Monogamy Monotomy
March 13th, 2008
Only 3% of all living things are monogamous. That includes different kinds of birds, mammals, and mankind. Only 3% of all the people on earth are truly monogamous in their thoughts, feelings, and actions. 3%.
So when one of the other 97% go looking for enhanced sexual satisfaction, the search becomes a misdemeanor, morally and financially. No doubt Eliot Spitzers wife will tally up the tab and give him his walking papers. There’s money to be had in divorcing Eliot and judging from the intense emotion wrinkling Silda Spritzers on camera expression, she has every intention of taking Eliot to the marital bank , accompanied by her divorce attorney, for a money making dissolution of the Spitzer’s matrimonial union.
Why can’t we just admit that none of us is monogamous, or if we choose to be, we exist in a tiny minority that should not be used to carry the gold standard of obedience for the betrothed and the coupled?
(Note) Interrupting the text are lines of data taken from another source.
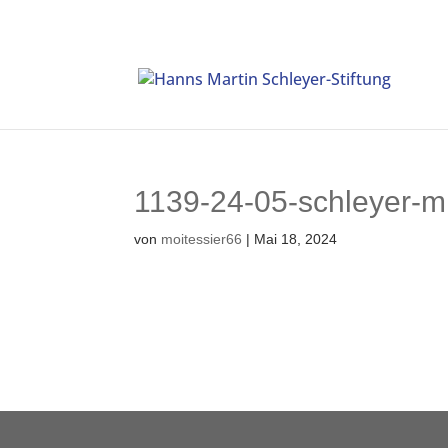
1139-24-05-schleyer-
von
moitessier66
|
Mai 18, 2024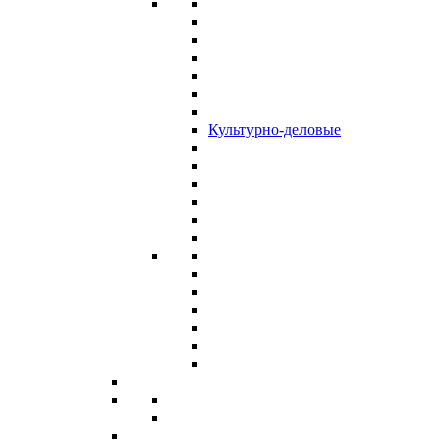
Культурно-деловые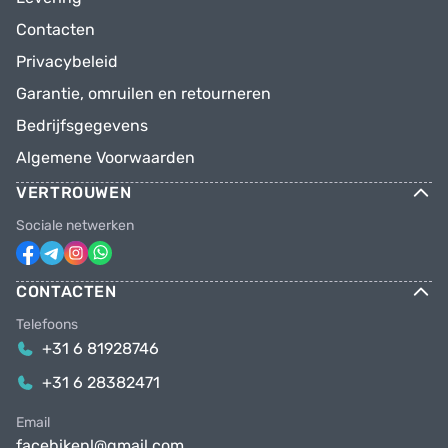
Contacten
Privacybeleid
Garantie, omruilen en retourneren
Bedrijfsgegevens
Algemene Voorwaarden
VERTROUWEN
Sociale netwerken
CONTACTEN
Telefoons
+31 6 81928746
+31 6 28382471
Email
facebikenl@gmail.com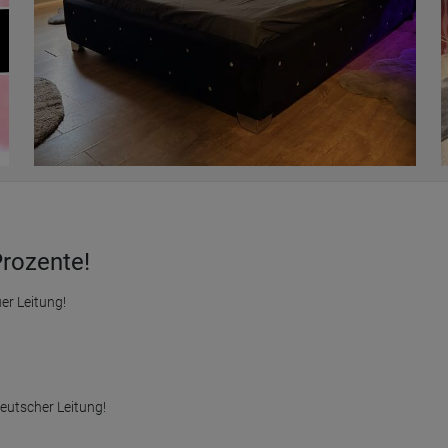
Prozente!
er Leitung!

eutscher Leitung!
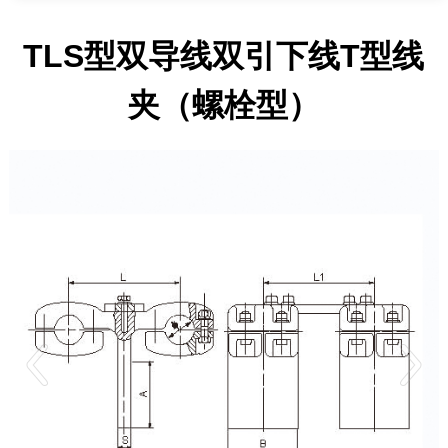
TLS型双导线双引下线T型线
夹（螺栓型）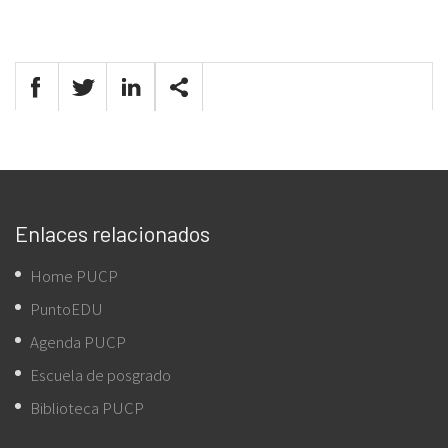
Enlaces relacionados
Home PUCP
PuntoEDU
Agenda PUCP
Escuela de posgrado
Biblioteca PUCP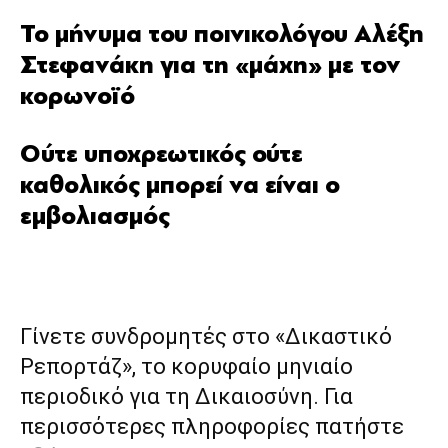
Το μήνυμα του ποινικολόγου Αλέξη
Στεφανάκη για τη «μάχη» με τον
κορωνοϊό
Ούτε υποχρεωτικός ούτε
καθολικός μπορεί να είναι ο
εμβολιασμός
Γίνετε συνδρομητές στο «Δικαστικό
Ρεπορτάζ», το κορυφαίο μηνιαίο
περιοδικό για τη Δικαιοσύνη. Για
περισσότερες πληροφορίες πατήστε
Admit once and for all that each of us cannot avoid looking at an attractive man or woman and that it is part of our nature, not some aberrant sexual disorder. Sure, we still love our companions with all our heart and soul but that doesn’t mean we can’t love other companions with the same lusty bonhomie that we share with our spouse or girlfriend.
Once humans move past this psychotic orthodoxy that we must have just one lover, wife, or companion for the rest of our lives we will open doors of perception and insight once reserved for half naked holy men cooped up in mountain top caves. We will understand more about ourselves, our desires, and finally realize the ways in which society keeps us obedient to the outdated status quo of monogamy.
Once you understand that desiring others to share your life with is a natural particle of romantic intrigue, guilt will fade as will emotional self- neglect and a curtain will rise to reveal the truth that lives within all our souls.
We are not monogamous and we may never be,
Just don’t let your spouse or lover know that you know. Remember, only you can prevent forest fires. Big expensive ones. The kind that end with checks to lawyers and new ways of flirting with other castaways in the labyrinths of late night singles bars.